My mom said, before I was born, querying massive datasets was a hurdle without proper hardware and infrastructure. But now I solve this problem by enabling interactive analysis of massively large datasets working in conjunction with Google Cloud Storage. I am a fully managed, NoOps, low-cost analytics database, where you can deploy petabytes of data, use familiar SQL to query and also get pay-as-you-go model.
When I am a crazy teen:
I had 4 remarkable basic concepts which still help me through the life.
- Projects
- Tables
- Datasets
- Jobs
Don’t you want to know what they all are? Chill, Let me explain those to you…
- Projects:
Projects are top-level containers in Google Cloud Platform. Each project has a friendly name and a unique ID.
- Tables:
Each table has a schema that describes field names, types, and other information. In addition to tables containing data stored in managed storage, I also support both views, which are virtual tables defined by a SQL query, and external tables, which are tables defined over data stored in.
- Datasets:
Datasets allow you to organize and control access to your tables. Because tables are contained in datasets, you’ll need to create at least one dataset before loading data into me.
- Jobs:
Jobs are actions you construct and I execute on your behalf to load data, export data, query data, or copy data. Since jobs can potentially take a long time to complete, they execute asynchronously and can be polled for their status.
Now, a responsible grown-up:
Interacting with me is quite an ease. All you have to do is follow these 3 ways,
(i) Loading and exporting data:
In most cases, you load data into my Storage. If you want to get the data back from me, you can export the data. You can also set up a table as a federated data source which allows you to use a query to transform your data as you load it.

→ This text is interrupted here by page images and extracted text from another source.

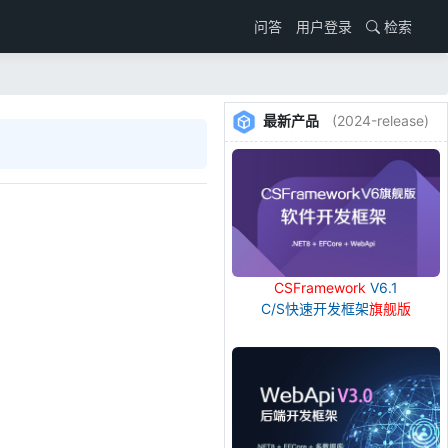
用户登录
检索
问答
最新产品
(2024-release)
CSFramework
V6.1
C/S快速开发框架
旗舰版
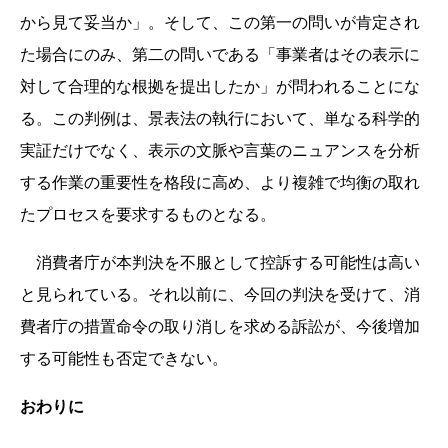
から見て妥当か」。そして、この第一の問いが肯定され
た場合にのみ、第二の問いである「事業者はその表示に
対して合理的な根拠を提出したか」が問われることにな
る。この判例は、景表法の執行において、単なる科学的
実証だけでなく、表示の文脈や言葉のニュアンスを分析
する作業の重要性を格段に高め、より複雑で均衡の取れ
たプロセスを要求するものとなる。
消費者庁が本判決を不服として控訴する可能性は高い
と見られている。それ以前に、今回の判決を受けて、消
費者庁の措置命令の取り消しを求める訴訟が、今後増加
する可能性も否定できない。
おわりに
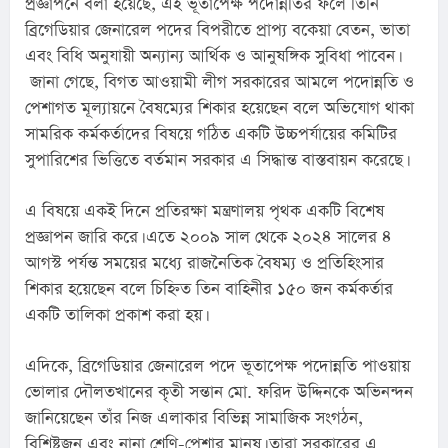
প্রজ্ঞাপনে বলা হয়েছে, এই ভূতাপেক্ষ পদোন্নতির ফলে তিনি 
ব্রিগেডিয়ার জেনারেল পদের বিপরীতে প্রাপ্য বকেয়া বেতন, ভাতা 
এবং বিধি অনুযায়ী অন্যান্য আর্থিক ও আনুষঙ্গিক সুবিধা পাবেন।
 জানা গেছে, বিগত আওয়ামী লীগ সরকারের আমলে পদোন্নতি ও 
পেশাগত মূল্যায়নে বৈষম্যের শিকার হয়েছেন বলে অভিযোগ থাকা 
সামরিক কর্মকর্তাদের বিষয়ে গঠিত একটি উচ্চপর্যায়ের কমিটির 
সুপারিশের ভিত্তিতে বর্তমান সরকার এ সিদ্ধান্ত বাস্তবায়ন করেছে।
এ বিষয়ে একই দিনে প্রতিরক্ষা মন্ত্রণালয় পৃথক একটি বিশেষ 
প্রজ্ঞাপন জারি করে। এতে ২০০৯ সাল থেকে ২০২৪ সালের ৪ 
আগস্ট পর্যন্ত সময়ের মধ্যে রাজনৈতিক বৈষম্য ও প্রতিহিংসার 
শিকার হয়েছেন বলে চিহ্নিত তিন বাহিনীর ১৫০ জন কর্মকর্তার 
একটি তালিকা প্রকাশ করা হয়।
এদিকে, ব্রিগেডিয়ার জেনারেল পদে ভূতাপেক্ষ পদোন্নতি পাওয়ায় 
ভোলার দৌলতখানের কৃতী সন্তান মো. ফরিদ উদ্দিনকে অভিনন্দন 
জানিয়েছেন তাঁর নিজ এলাকার বিভিন্ন সামাজিক সংগঠন, 
বিশিষ্টজন এবং নানা শ্রেণি-পেশার মানুষ। তারা সরকারের এ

(ii) Querying and viewing data:
Once you load your data to me, there are a few ways to query or view the data in your tables:
Querying data
- Calling thejobs.query() method
- Calling thejobs.insert() method with a query configuration
Viewing data
- Calling thetabledata.list() method
- Calling thejobs.getQueryResults() method
(iii) Managing data:
In addition to querying and viewing data, you can manage my data in the following ways:
- Listing projects, jobs, tables and datasets
- Getting information about jobs, tables and datasets
- Defining, updating or patching tables and datasets
- Deleting tables and datasets
My recent Relationship with Congruent:
Phase 1 with Congruent:
My first task with congruent was to receive data ingest from specific tables of Salesforce.

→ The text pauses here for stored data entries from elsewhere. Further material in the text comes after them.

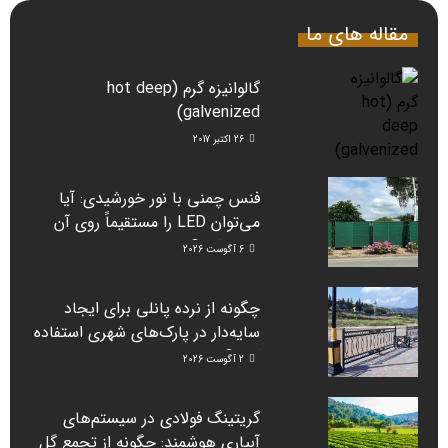
مقاله های ما
گالوانیزه گرم (hot deep
galvenized)
26 اکتبر 2017
فنس چمنی با نور خورشیدی: آیا
می‌توان LED را مستقیماً روی آن
نصب کرد؟
6 آگوست 2026
چگونه از نرده پانلی برای ایجاد
سایه‌دار در پارک‌های شهری استفاده
کنیم؟
2 آگوست 2026
گریتینگ فولادی در سیستم‌های
آبیاری هوشمند: چگونه از تجمع گِل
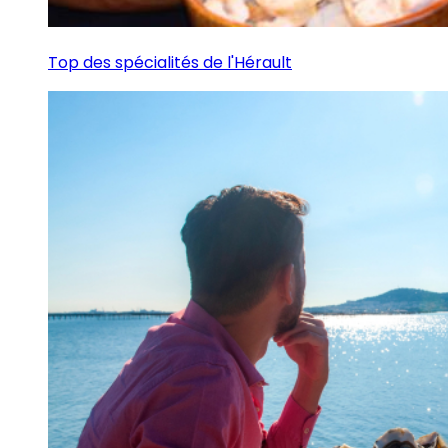
Top des spécialités de l'Hérault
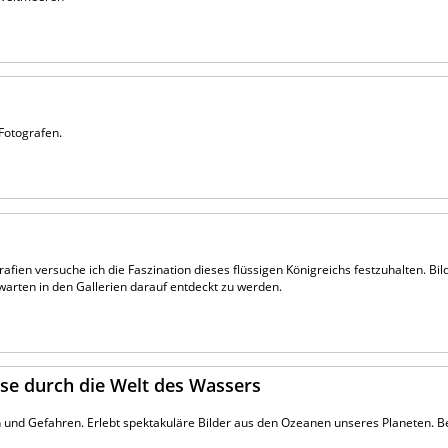
Fotografen.
rafien versuche ich die Faszination dieses flüssigen Königreichs festzuhalten. Bi
arten in den Gallerien darauf entdeckt zu werden.
ise durch die Welt des Wassers
en und Gefahren. Erlebt spektakuläre Bilder aus den Ozeanen unseres Planeten. B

- Congruent developed the necessary routines using APIs to retrieve data from Salesforce and transfer it to me, using the ‘chunking’ approach.
- They also made it possible to configure the time of the day, when the download and export process would run.

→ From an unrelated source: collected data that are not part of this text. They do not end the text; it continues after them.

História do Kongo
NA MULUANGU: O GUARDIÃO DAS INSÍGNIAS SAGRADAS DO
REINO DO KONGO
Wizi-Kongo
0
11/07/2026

Boo-ya!!! Nothing can hide from me, even if new fields are added to the Salesforce table, such fields would also get imported into me.
Phase 2 with Congruent:
The scope of this project with Congruent is to:
- Download from an FTP site, extract and upload the Segment files and Crosswalk files to me.
- Process the data from these two inputs to identify households which are potential buyers of a product segment and generate an ‘Audience Builder User’ table in me.
I will notify the users through their mail id regarding the success/failure of the procedure on completion of the each and every process.
A Start from an end:
I am mesmerizing a lot of data enthusiasts with my lightning-fast analytics database. Customers find my performance liberating, allowing them to experiment with enormous datasets without compromise. Finally, I found my purpose in this big data world. Have you?!